BAB 6 : Permainan Emosi

55 14 8
                                    

"Apa pekerjaan mu Jungkook?!" Kini nadaku sudah menjadi setengah panik dan setengah menuntut. Aku sudah panik, sudah hilang kepercayaan ku semua padanya. Aku benar-benar gugup. Suaraku sudah gemetar, mengapa ia bertingkah begitu aneh?

"Shh... Yeah..." Ia meringis bingung dan ragu sebelum akhirnya menjawab. "Hanya sedikit luka atau kekerasan, hingga pembunuhan biasa yang klasik, atau mungkin yang rumit. Intinya tidak begitu jauh-jauh dari menggulingkan pemerintah. Kau tau, dari tokoh biasa hingga tokoh penting, tergantung."

Sialan! Dia bercanda bukan? Tidak! Tidak! Iapasri berbohong. Tidak ia berbohong, astaga lutut! Sial! Kau jangan bergetar dulu! Diam dan tetap kuat. Tegap, jangan lemah! Berdiri sendiri menggunakan kakimu!

"Ahaha?" Sial, lucu? Tidak. Tertawa pengalihan yang malah seperti tawa dengan tanda tanya, sangat tidak sinkron. Untuk menutupi segala kegugupan. "Kau terlalu tampan untuk itu?" Sial, mengapa aku selalu terdegar seperti ragu dan begitu limbung.

"Tidak. Aku serius." Ia berujar dengan nada serius dan sepertinya ia memang serius kali ini.

"Kau agen rahasia?" Aku kini sedikit tenang, yeah. Jungkook memang dari kemarin adalah tamu yang memang begitu penuh kejutan. Aku harap ini tidak berahir buruk, ini tidak Mungin benar sehingga ini mungkin saja sebagai candaan, sehingga aku kembali tersenyum dan bertanya dengan nada menggoda seperti yang ia biasa lakukan.

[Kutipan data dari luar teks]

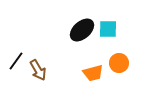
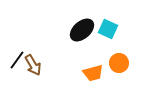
cyan square: rotated 24 degrees clockwise
black line: moved 1 px right, 1 px up
brown arrow: moved 5 px left, 5 px up
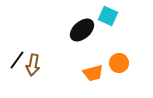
cyan square: moved 13 px up
brown arrow: rotated 40 degrees clockwise
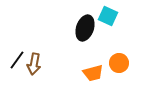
black ellipse: moved 3 px right, 2 px up; rotated 30 degrees counterclockwise
brown arrow: moved 1 px right, 1 px up
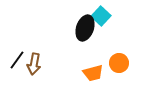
cyan square: moved 7 px left; rotated 18 degrees clockwise
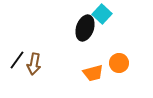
cyan square: moved 1 px right, 2 px up
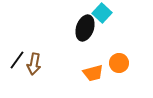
cyan square: moved 1 px up
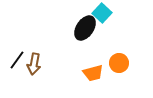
black ellipse: rotated 15 degrees clockwise
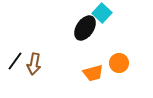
black line: moved 2 px left, 1 px down
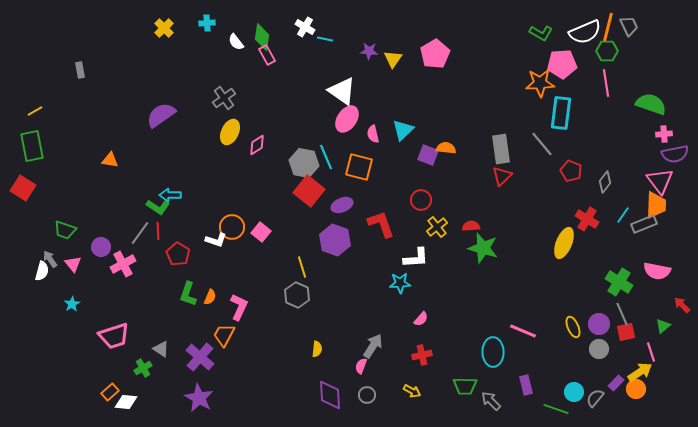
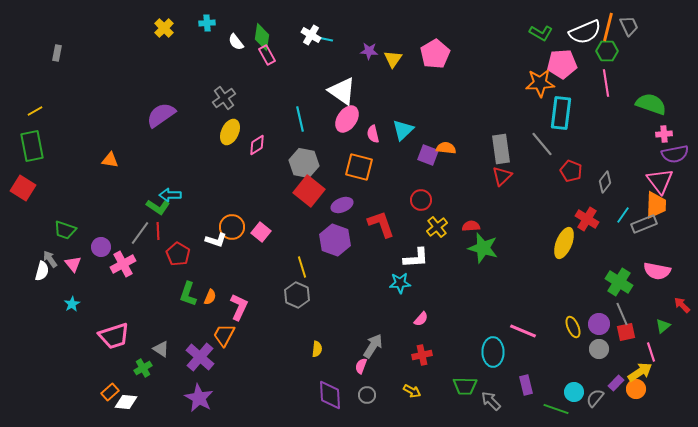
white cross at (305, 27): moved 6 px right, 8 px down
gray rectangle at (80, 70): moved 23 px left, 17 px up; rotated 21 degrees clockwise
cyan line at (326, 157): moved 26 px left, 38 px up; rotated 10 degrees clockwise
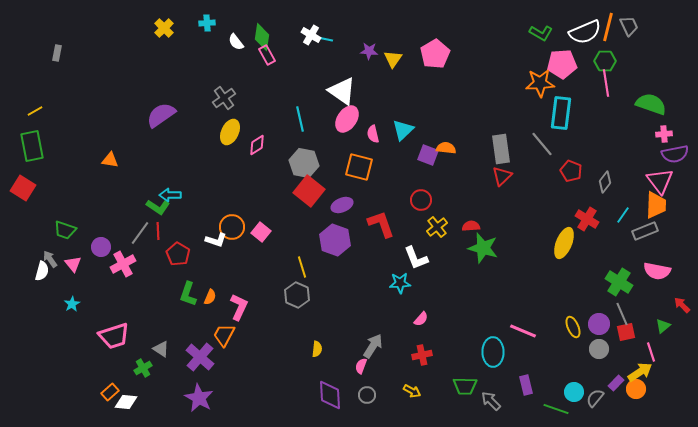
green hexagon at (607, 51): moved 2 px left, 10 px down
gray rectangle at (644, 224): moved 1 px right, 7 px down
white L-shape at (416, 258): rotated 72 degrees clockwise
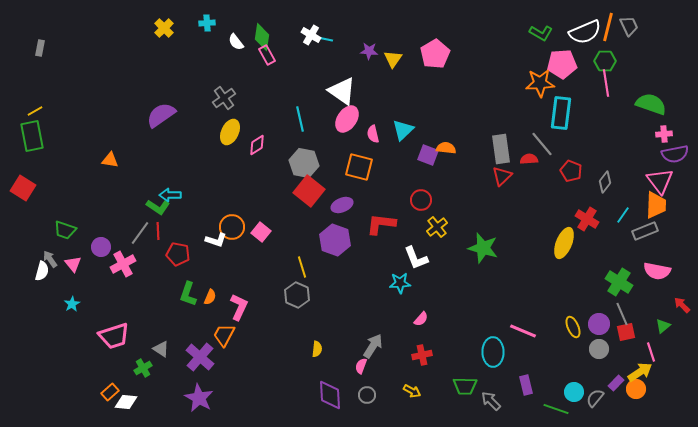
gray rectangle at (57, 53): moved 17 px left, 5 px up
green rectangle at (32, 146): moved 10 px up
red L-shape at (381, 224): rotated 64 degrees counterclockwise
red semicircle at (471, 226): moved 58 px right, 67 px up
red pentagon at (178, 254): rotated 20 degrees counterclockwise
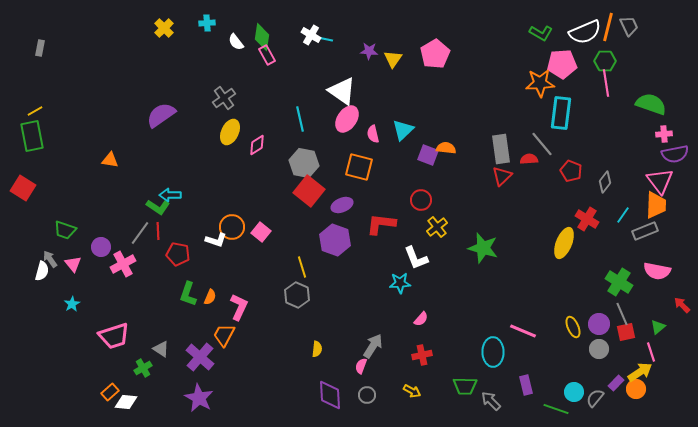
green triangle at (663, 326): moved 5 px left, 1 px down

"Ahaha... Tidak." Tuh kan, ia bercanda. Ia bahkan begitu sempat tertawa. Bahkan tersenyum dengan senyuman memikat itu.

"Pembunuh bayaran?" Aku kembali bertanya menggoda yang dibalas kikikannya yang bertambah keras, mungkin merasa lucu dengan pertanyaan bodohku.

"Aku tidak pintar menembak." Ia berucap disela-sela tawanya.

"Owh... Mafia..." Aku berbisik sok menakutkan. Kini ia sudah tidak bisa menahan tawanya yang meledak. Pertanyaanku terlalu kacau, aku menjadi agak ragu pada diriku. Benarkah?

"Hahahaha... Tidak. Pertanyaan apa itu?"

"FIB? CIA?"

"Well kalau pun aku bekerja Disana aku tidak bisa bilang bukan? Tetapi... Tidak." Ia beralih menjadi nada seriusnya. Apakah ia selalu bertukar ekspresi dengan begitu cepat? Entahlah, mungkin perasaanku saja? Mungkin harus mendorongnya sedikit lebih banyak lagi?

"Kau bisa saja langsung memberitahuku apa pek-"

"Aku sudah memberitahu mu." Sial, ia memotong dengan cepat dan tajam. Nadanya sungguh membuat ekspresi ku yang tadinya senuim kini berubah menjadi canggung bercampur takut. Aku sudah merasa sedikit tidak enak. Aki sempat melenguh terkejut, tidak menyangka akan mendapat respon yang seperti ini. Aku terdiam sedikit dan mulai berbicara lagi setelah berhasil mendapatkan kendali atas diriku.

"W-well, apapun pekerjaanmu, yeah... Itu urusan mu sendiri. Apa itu bantuanmu tadi? Biar kucatat." Aku kembali ke mode profesional.

"Tidak, tidak. Kau tidak perlu mencatatanya. Aku sudah ada catatannya." Ia menunjukanku kertas kecil yang ia punya.

"Owh bagus." Aku hanya menjawab seadanya saja.

"Pemindahan kamar, kamar 405 A menuju kamar 528 A. Kau telpon pihak room-servive mu dan bilang disana ada masalah keran untuk memindahkan kamar mereka menuju 528 A." Sial aku tau kamar itu. Jangan bilang?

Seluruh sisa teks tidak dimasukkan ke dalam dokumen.